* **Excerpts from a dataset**
◇ ◇ ◇ ◇

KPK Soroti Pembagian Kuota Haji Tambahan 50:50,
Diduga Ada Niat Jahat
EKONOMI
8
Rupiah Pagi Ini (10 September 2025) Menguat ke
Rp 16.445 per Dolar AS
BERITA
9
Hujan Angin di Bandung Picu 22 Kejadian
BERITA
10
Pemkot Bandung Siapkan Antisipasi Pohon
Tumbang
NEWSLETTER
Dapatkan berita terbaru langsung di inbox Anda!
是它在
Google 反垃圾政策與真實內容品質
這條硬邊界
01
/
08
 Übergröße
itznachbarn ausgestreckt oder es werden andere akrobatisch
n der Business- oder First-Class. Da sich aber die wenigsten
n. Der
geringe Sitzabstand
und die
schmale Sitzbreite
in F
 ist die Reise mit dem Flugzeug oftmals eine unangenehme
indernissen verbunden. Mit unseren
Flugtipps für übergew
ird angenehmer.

◇ ◇ ◇ ◇

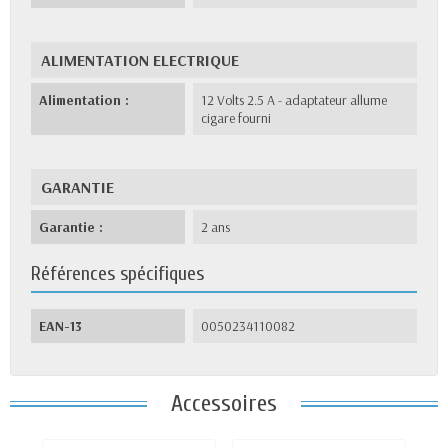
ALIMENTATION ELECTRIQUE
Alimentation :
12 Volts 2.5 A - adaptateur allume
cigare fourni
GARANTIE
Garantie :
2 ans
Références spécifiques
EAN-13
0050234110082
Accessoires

◇ ◇ ◇ ◇

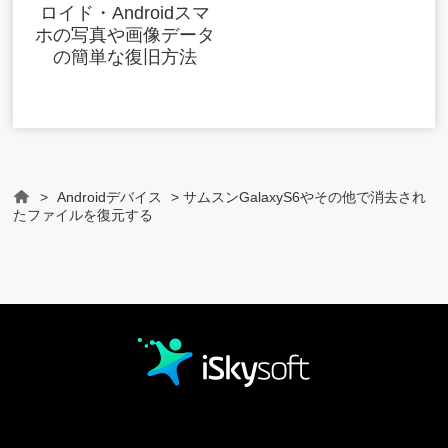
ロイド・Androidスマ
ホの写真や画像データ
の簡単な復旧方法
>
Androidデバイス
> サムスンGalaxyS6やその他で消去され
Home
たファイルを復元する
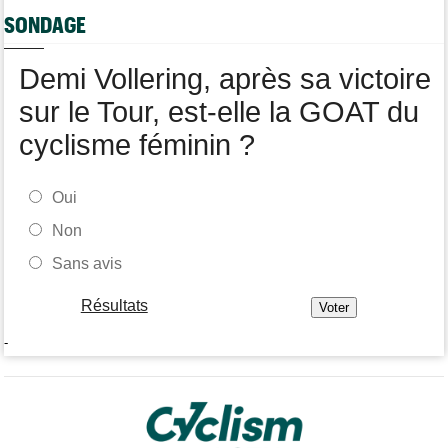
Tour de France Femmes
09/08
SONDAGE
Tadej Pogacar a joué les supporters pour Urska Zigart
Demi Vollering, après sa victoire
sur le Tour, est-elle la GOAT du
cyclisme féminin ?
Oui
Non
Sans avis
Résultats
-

◇ ◇ ◇ ◇

* **To do**
Using the records above, list each line that includes "Tour".

* **Answer section**
Tour de France Femmes
sur le Tour, est-elle la GOAT du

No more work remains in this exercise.